Some artists use many of these stimuli to create their work. Painters can tell the story of what they’ve been thinking about through narrative art. These storytellers don’t use words; they use images and color to inform the viewer.

Ka Fisher’s paintings, which have a lovely, Impressionist style, tell stories about Native Americans – their land and the things they do during their daily lives. She told me that she often visits places like Chinle, Kayenta and Canyon de Chelly for her inspiration. At the Hubbell Trading post, she has taken a “listening tour,” where she overhears conversations among customers.

Escape Plan by Ka Fisher

Billy Blue Hat Rides by Ka Fisher
“I get many ideas from the people I meet and the stories I hear,” Ka said. For example, I heard about animals that tend to get away such as problem sheep. That provided me with the idea for ‘Escape Plan,’  which depicts a woman herder and a border collie keeping watch over sheep that seem to have another idea about where they want to go.”
Boots and Fetish
by Ka Fisher

Another painting, “Come to Say Hello,” was inspired by a moment when Ka was at a ranch in Taos eating donuts and some horses approached her. “I think they wanted a taste,” she said. “That was a moment I remembered and decided to share in this painting.” Although her references are accurate, Ka’s color palette is very imaginative, as you can see in her paintings.

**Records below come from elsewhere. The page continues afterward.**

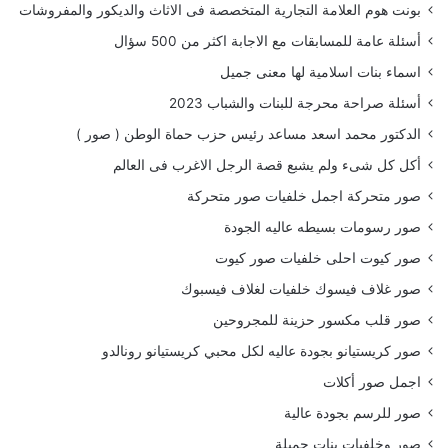
بونت هوم العلامة التجارية المتخصصة فى الاثاث والديكور والمفروشات
أسئلة عامة للمسابقات مع الاجابة اكثر من 500 سؤال
اسماء بنات اسلامية لها معنى جميل
أسئلة صراحة محرجة للبنات والشباب 2023
الدكتور محمد اسعد مساعد رئيس حزب حماة الوطن ( صور )
أكل كل شىء ولم يشبع قصة الرجل الاغرب فى العالم
صور متحركة اجمل خلفيات صور متحركة
صور رسومات بسيطه عاليه الجودة
صور كيوت احلى خلفيات صور كيوت
صور غلاف فيسوك خلفيات لغلاف فيسبوك
صور قلب مكسور حزينة للمجروحين
صور كريستيانو بجودة عاليه لكل محبي كريستيانو رونالدو
اجمل صور أكلات
صور للرسم بجودة عالية
صور وخلفيات بنات جميلة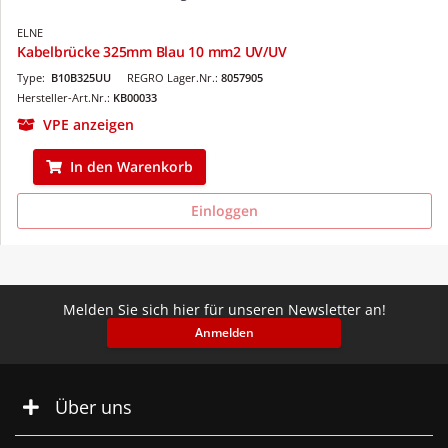
ELNE
Kabelbrücke 325mm Blau 10 mm2 UV/UV
Type:
B10B325UU
REGRO Lager.Nr.:
8057905
Hersteller-Art.Nr.:
KB00033
VPE anzeigen
In den Warenkorb
Einloggen
Melden Sie sich hier für unseren Newsletter an!
Anmelden
Über uns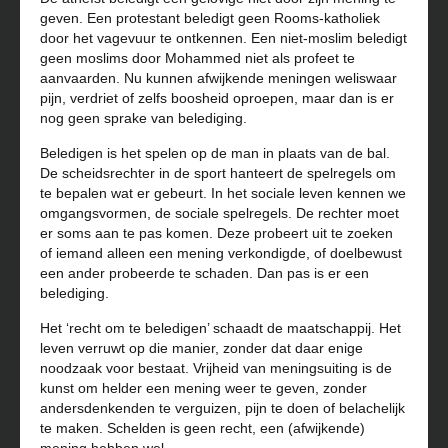
geven. Een protestant beledigt geen Rooms-katholiek
door het vagevuur te ontkennen. Een niet-moslim beledigt
geen moslims door Mohammed niet als profeet te
aanvaarden. Nu kunnen afwijkende meningen weliswaar
pijn, verdriet of zelfs boosheid oproepen, maar dan is er
nog geen sprake van belediging.
Beledigen is het spelen op de man in plaats van de bal.
De scheidsrechter in de sport hanteert de spelregels om
te bepalen wat er gebeurt. In het sociale leven kennen we
omgangsvormen, de sociale spelregels. De rechter moet
er soms aan te pas komen. Deze probeert uit te zoeken
of iemand alleen een mening verkondigde, of doelbewust
een ander probeerde te schaden. Dan pas is er een
belediging.
Het ‘recht om te beledigen’ schaadt de maatschappij. Het
leven verruwt op die manier, zonder dat daar enige
noodzaak voor bestaat. Vrijheid van meningsuiting is de
kunst om helder een mening weer te geven, zonder
andersdenkenden te verguizen, pijn te doen of belachelijk
te maken. Schelden is geen recht, een (afwijkende)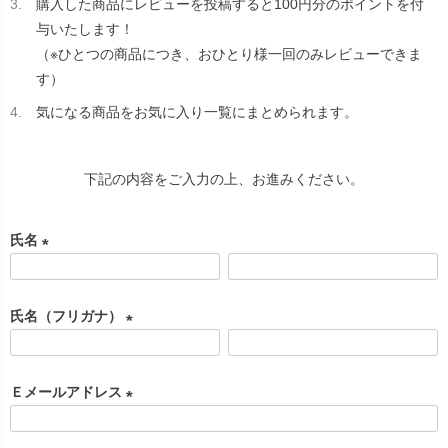
購入した商品にレビューを投稿すると100円分のポイントを付
与いたします！
（※ひとつの商品につき、おひとり様一回のみレビューできま
す）
気になる商品をお気に入り一覧にまとめられます。
下記の内容をご入力の上、お進みください。
氏名
(
必
氏名（フリガナ）
須
)
(
必
Ｅメールアドレス
須
)
(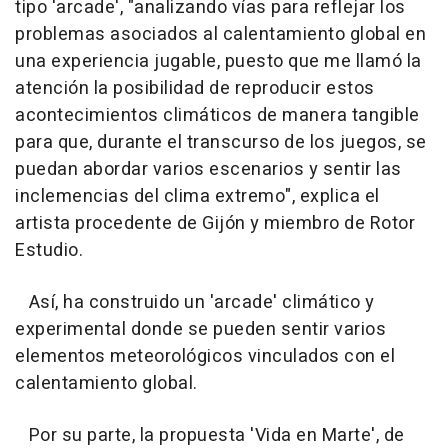
tipo 'arcade', "analizando vías para reflejar los
problemas asociados al calentamiento global en
una experiencia jugable, puesto que me llamó la
atención la posibilidad de reproducir estos
acontecimientos climáticos de manera tangible
para que, durante el transcurso de los juegos, se
puedan abordar varios escenarios y sentir las
inclemencias del clima extremo", explica el
artista procedente de Gijón y miembro de Rotor
Estudio.
Así, ha construido un 'arcade' climático y
experimental donde se pueden sentir varios
elementos meteorológicos vinculados con el
calentamiento global.
Por su parte, la propuesta 'Vida en Marte', de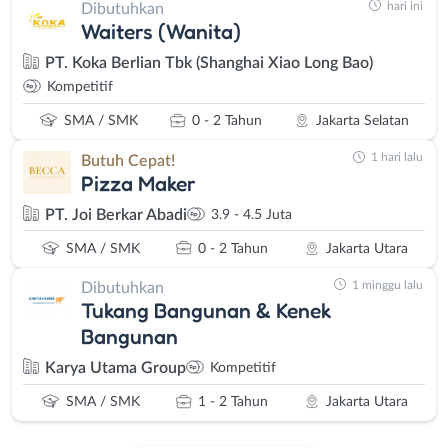
hari ini
Dibutuhkan
Waiters (Wanita)
PT. Koka Berlian Tbk (Shanghai Xiao Long Bao)
Kompetitif
SMA / SMK
0 - 2 Tahun
Jakarta Selatan
1 hari lalu
Butuh Cepat!
Pizza Maker
PT. Joi Berkar Abadi
3.9 - 4.5 Juta
SMA / SMK
0 - 2 Tahun
Jakarta Utara
1 minggu lalu
Dibutuhkan
Tukang Bangunan & Kenek
Bangunan
Karya Utama Group
Kompetitif
SMA / SMK
1 - 2 Tahun
Jakarta Utara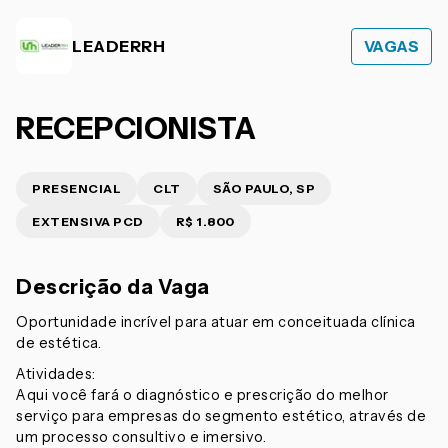
LEADERRH
VAGAS
RECEPCIONISTA
PRESENCIAL
CLT
SÃO PAULO, SP
EXTENSIVA PCD
R$ 1.800
Descrição da Vaga
Oportunidade incrível para atuar em conceituada clínica
de estética.
Atividades:
Aqui você fará o diagnóstico e prescrição do melhor
serviço para empresas do segmento estético, através de
um processo consultivo e imersivo.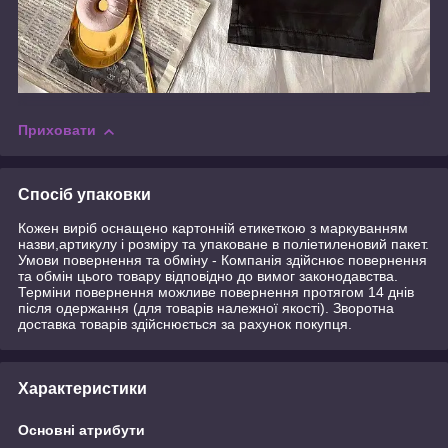
Приховати
Спосіб упаковки
Кожен виріб оснащено картонній етикеткою з маркуванням
назви,артикулу і розміру та упаковане в поліетиленовий пакет.
Умови повернення та обміну - Компанія здійснює повернення
та обмін цього товару відповідно до вимог законодавства.
Терміни повернення можливе повернення протягом 14 днів
після одержання (для товарів належної якості). Зворотна
доставка товарів здійснюється за рахунок покупця.
Характеристики
Основні атрибути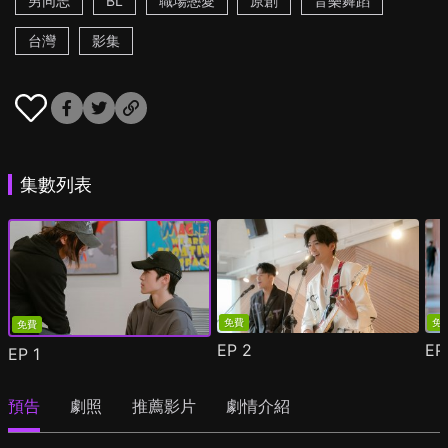
男同志
BL
職場戀愛
原創
音樂舞蹈
台灣
影集
集數列表
免費
免
免費
EP
2
E
EP
1
預告
劇照
推薦影片
劇情介紹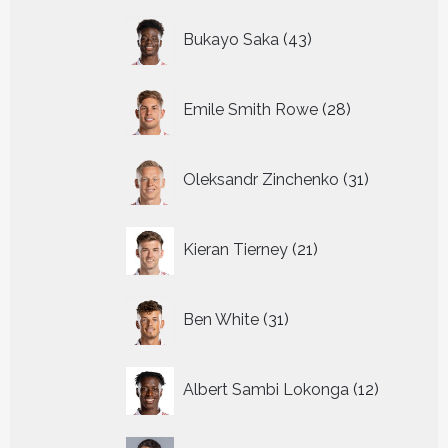
43
Bukayo Saka
43
producten
28
Emile Smith Rowe
28
producten
31
Oleksandr Zinchenko
31
producten
21
Kieran Tierney
21
producten
31
Ben White
31
producten
12
Albert Sambi Lokonga
12
producte
3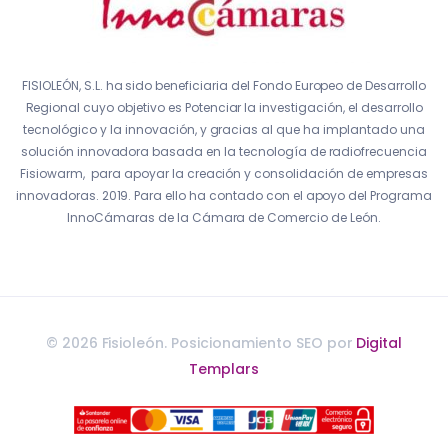
FISIOLEÓN, S.L. ha sido beneficiaria del Fondo Europeo de Desarrollo
Regional cuyo objetivo es Potenciar la investigación, el desarrollo
tecnológico y la innovación, y gracias al que ha implantado una
solución innovadora basada en la tecnología de radiofrecuencia
Fisiowarm, para apoyar la creación y consolidación de empresas
innovadoras. 2019. Para ello ha contado con el apoyo del Programa
InnoCámaras de la Cámara de Comercio de León.
© 2026 Fisioleón. Posicionamiento SEO por
Digital
Templars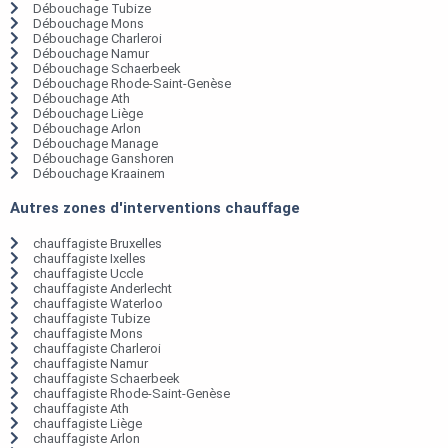
Débouchage Tubize
Débouchage Mons
Débouchage Charleroi
Débouchage Namur
Débouchage Schaerbeek
Débouchage Rhode-Saint-Genèse
Débouchage Ath
Débouchage Liège
Débouchage Arlon
Débouchage Manage
Débouchage Ganshoren
Débouchage Kraainem
Autres zones d'interventions chauffage
chauffagiste Bruxelles
chauffagiste Ixelles
chauffagiste Uccle
chauffagiste Anderlecht
chauffagiste Waterloo
chauffagiste Tubize
chauffagiste Mons
chauffagiste Charleroi
chauffagiste Namur
chauffagiste Schaerbeek
chauffagiste Rhode-Saint-Genèse
chauffagiste Ath
chauffagiste Liège
chauffagiste Arlon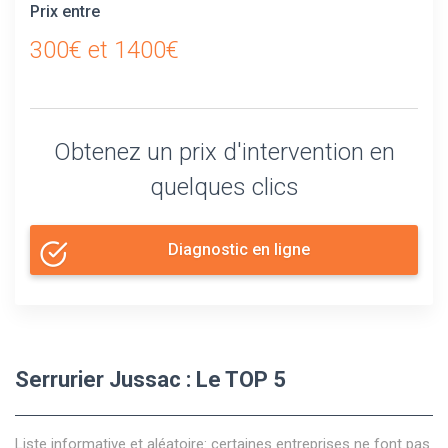
Prix entre
300€ et 1400€
Obtenez un prix d'intervention en
quelques clics
Diagnostic en ligne
Serrurier Jussac : Le TOP 5
Liste informative et aléatoire: certaines entreprises ne font pas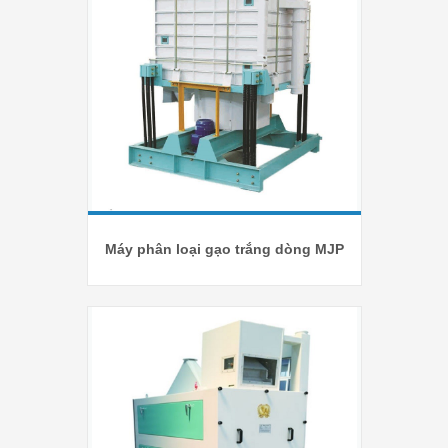
Máy phân loại gạo trắng dòng MJP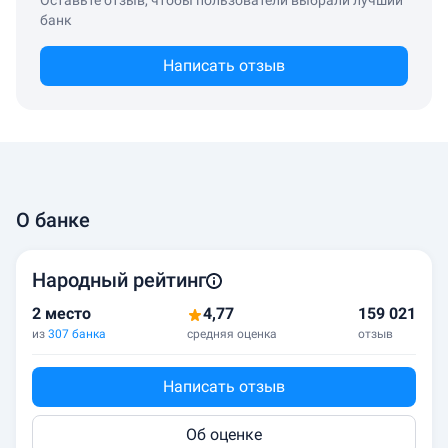
Оставьте отзыв, чтобы пользователи выбрали лучший
банк
Написать отзыв
О банке
Народный рейтинг
2 место
4,77
159 021
из
307 банка
средняя оценка
отзыв
Написать отзыв
Об оценке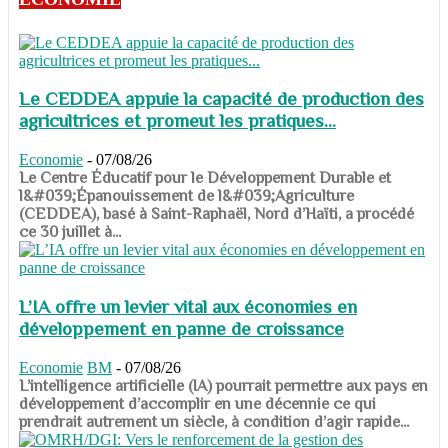
Le CEDDEA appuie la capacité de production des
agricultrices et promeut les pratiques...
Economie
-
07/08/26
​​​​​​​Le Centre Éducatif pour le Développement Durable et
l&#039;Épanouissement de l&#039;Agriculture
(CEDDEA), basé à Saint-Raphaël, Nord d’Haïti, a procédé
ce 30 juillet à...
L’IA offre un levier vital aux économies en
développement en panne de croissance
Economie
BM
-
07/08/26
​​​​​​​L’intelligence artificielle (IA) pourrait permettre aux pays en
développement d’accomplir en une décennie ce qui
prendrait autrement un siècle, à condition d’agir rapide...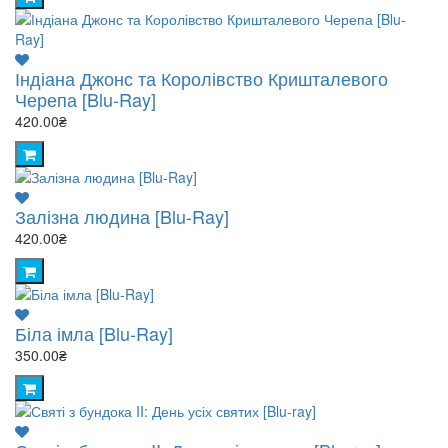
Індіана Джонс та Королівство Кришталевого
Черепа [Blu-Ray]
420.00₴
Залізна людина [Blu-Ray]
420.00₴
Біла імла [Blu-Ray]
350.00₴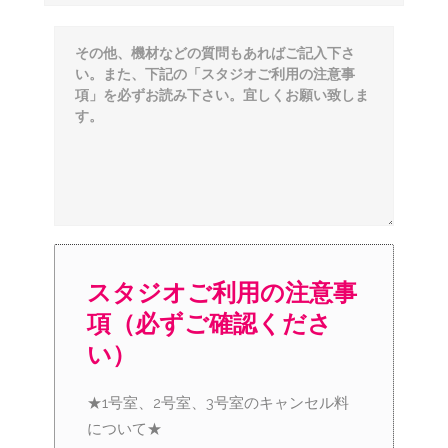
スタジオご利用の注意事
項（必ずご確認くださ
い）
★1号室、2号室、3号室のキャンセル料
について★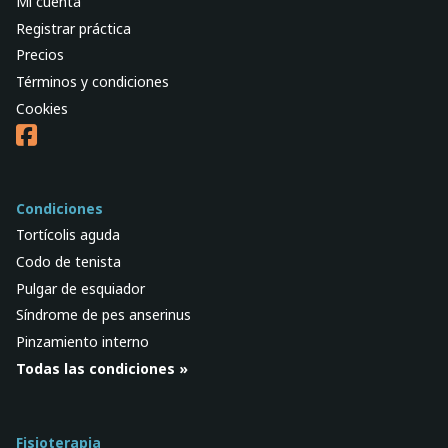
Mi cuenta
Registrar práctica
Precios
Términos y condiciones
Cookies
Condiciones
Tortícolis aguda
Codo de tenista
Pulgar de esquiador
Síndrome de pes anserinus
Pinzamiento interno
Todas las condiciones »
Fisioterapia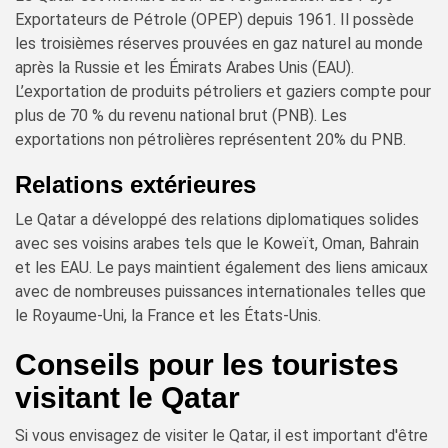
Exportateurs de Pétrole (OPEP) depuis 1961. Il possède
les troisièmes réserves prouvées en gaz naturel au monde
après la Russie et les Émirats Arabes Unis (EAU).
L’exportation de produits pétroliers et gaziers compte pour
plus de 70 % du revenu national brut (PNB). Les
exportations non pétrolières représentent 20% du PNB.
Relations extérieures
Le Qatar a développé des relations diplomatiques solides
avec ses voisins arabes tels que le Koweït, Oman, Bahrain
et les EAU. Le pays maintient également des liens amicaux
avec de nombreuses puissances internationales telles que
le Royaume-Uni, la France et les États-Unis.
Conseils pour les touristes
visitant le Qatar
Si vous envisagez de visiter le Qatar, il est important d'être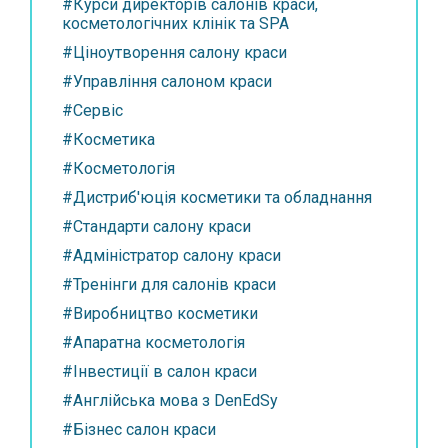
#Курси директорів салонів краси,
косметологічних клінік та SPA
#Ціноутворення салону краси
#Управління салоном краси
#Сервіс
#Косметика
#Косметологія
#Дистриб'юція косметики та обладнання
#Стандарти салону краси
#Адміністратор салону краси
#Тренінги для салонів краси
#Виробництво косметики
#Апаратна косметологія
#Інвестиції в салон краси
#Англійська мова з DenEdSy
#Бізнес салон краси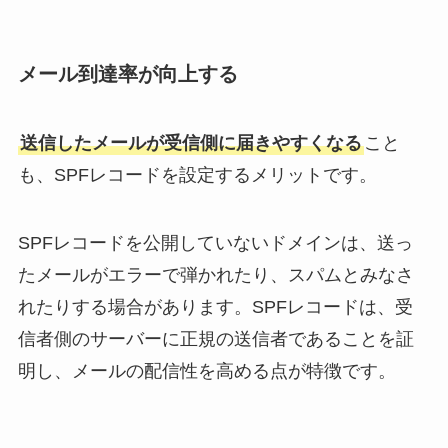
メール到達率が向上する
送信したメールが受信側に届きやすくなる
こと
も、SPFレコードを設定するメリットです。
SPFレコードを公開していないドメインは、送っ
たメールがエラーで弾かれたり、スパムとみなさ
れたりする場合があります。SPFレコードは、受
信者側のサーバーに正規の送信者であることを証
明し、メールの配信性を高める点が特徴です。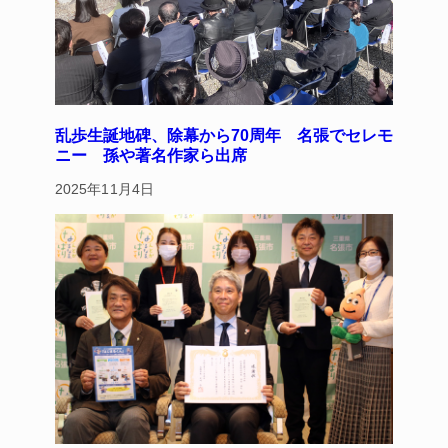
乱歩生誕地碑、除幕から70周年 名張でセレモ
ニー 孫や著名作家ら出席
2025年11月4日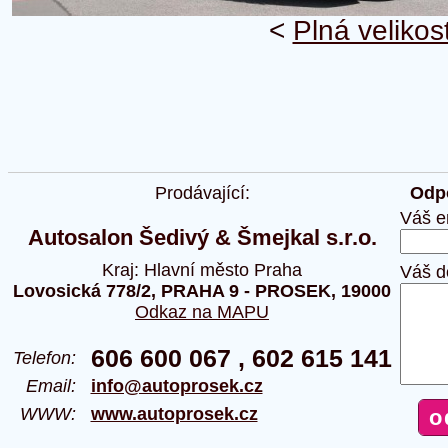
<
Plná velikos
Prodávající:
Odpo
Váš e
Autosalon Šedivý & Šmejkal s.r.o.
Kraj: Hlavní město Praha
Váš d
Lovosická 778/2, PRAHA 9 - PROSEK, 19000
Odkaz na MAPU
606 600 067 , 602 615 141
Telefon:
Email:
info@autoprosek.cz
WWW:
www.autoprosek.cz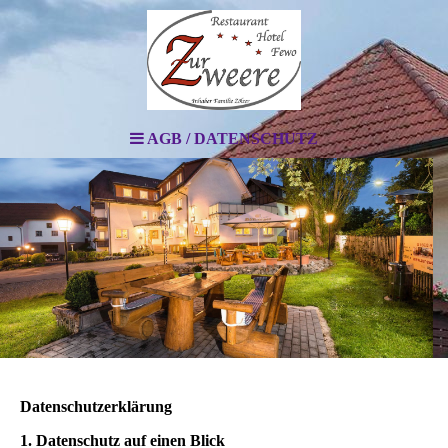
AGB / DATENSCHUTZ
Datenschutz­erklärung
1. Datenschutz auf einen Blick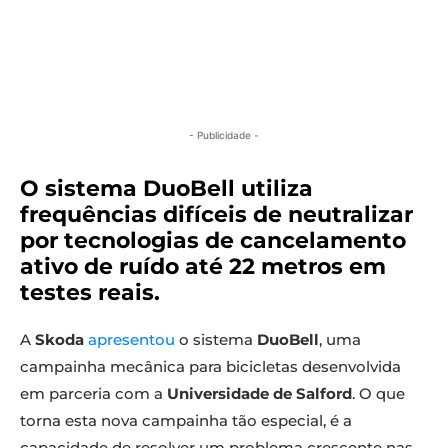
- Publicidade -
O sistema DuoBell utiliza
frequências difíceis de neutralizar
por tecnologias de cancelamento
ativo de ruído até 22 metros em
testes reais.
A
Skoda
apresentou
o sistema
DuoBell
, uma
campainha mecânica para bicicletas desenvolvida
em parceria com a
Universidade de Salford
. O que
torna esta nova campainha tão especial, é a
capacidade de resolver um problema crescente nas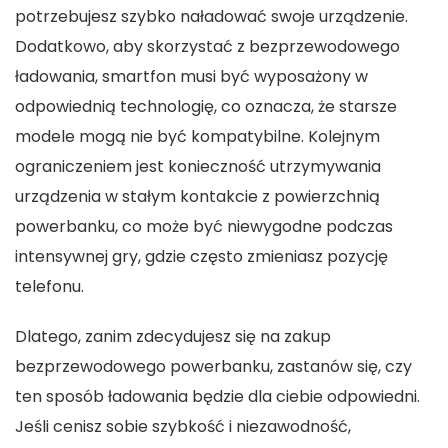
potrzebujesz szybko naładować swoje urządzenie.
Dodatkowo, aby skorzystać z bezprzewodowego
ładowania, smartfon musi być wyposażony w
odpowiednią technologię, co oznacza, że starsze
modele mogą nie być kompatybilne. Kolejnym
ograniczeniem jest konieczność utrzymywania
urządzenia w stałym kontakcie z powierzchnią
powerbanku, co może być niewygodne podczas
intensywnej gry, gdzie często zmieniasz pozycję
telefonu.
Dlatego, zanim zdecydujesz się na zakup
bezprzewodowego powerbanku, zastanów się, czy
ten sposób ładowania będzie dla ciebie odpowiedni.
Jeśli cenisz sobie szybkość i niezawodność,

Come to Say Hello by Ka Fisher
Sometimes memories can play a role in narrative painting. In Ka Fisher’s case, she spent her childhood summers in Canada by a river near two Indian villages. The scenes she paints incorporate some of that landscape, along with the Southwest she has adopted as her current home.

Andrea Peterson’s paintings are based on ancient mythology, lost legends and a time when nature was full of mystery. She, too, tells stories about cultures, often referring to eastern traditions and symbolism. Andrea’s paintings seem to be inspired by thoughts of figures wandering through mystical lands.

Phoenix and the Tiger by Andrea Peterson
Field of Piece by Andrea Peterson
For example, in “Phoenix and the Tiger,” she uses popular yin/yang symbols. The white tiger is a rare animal, and a powerful representation of strength, or yang. The girl has the tattoo of the Phoenix bird, a feminine, or yin, symbol of rebirth. Although this painting is highly imaginative, Andrea told me that the background is actually a depiction of an actual Chinese landscape called "Tiger Leaping Gorge."
My Bonnie by Andrea Peterson

In her painting entitled “Field of Piece,” we see a young woman with windblown hair cradling a lamb. The landscape that surrounds her is clearly one of the artist’s imaginations, and we wonder about the story that she is telling us here.

Her newest painting, entitled "Spirit World," is inspired by the annual Chinese lantern festival where many lanterns are released the first full moon of the New Year.

Spirit World celebrates positive relationships between people, ancestors, nature and the higher beings that were believed to be responsible for bringing or returning the light each year,” Andrea said. “The large size of this painting gives the viewer the sense of not just looking at a peaceful scene, but the feeling of being within the painting themselves,” she explained.

Spirit World by Andrea Peterson
As you can see, narrative art depicts subjects that are dear to an artist’s heart. In my next blog post, I’m going to look at paintings by Thom Ross. His stories are all about famous Western characters and the myths that follow them. Should be interesting!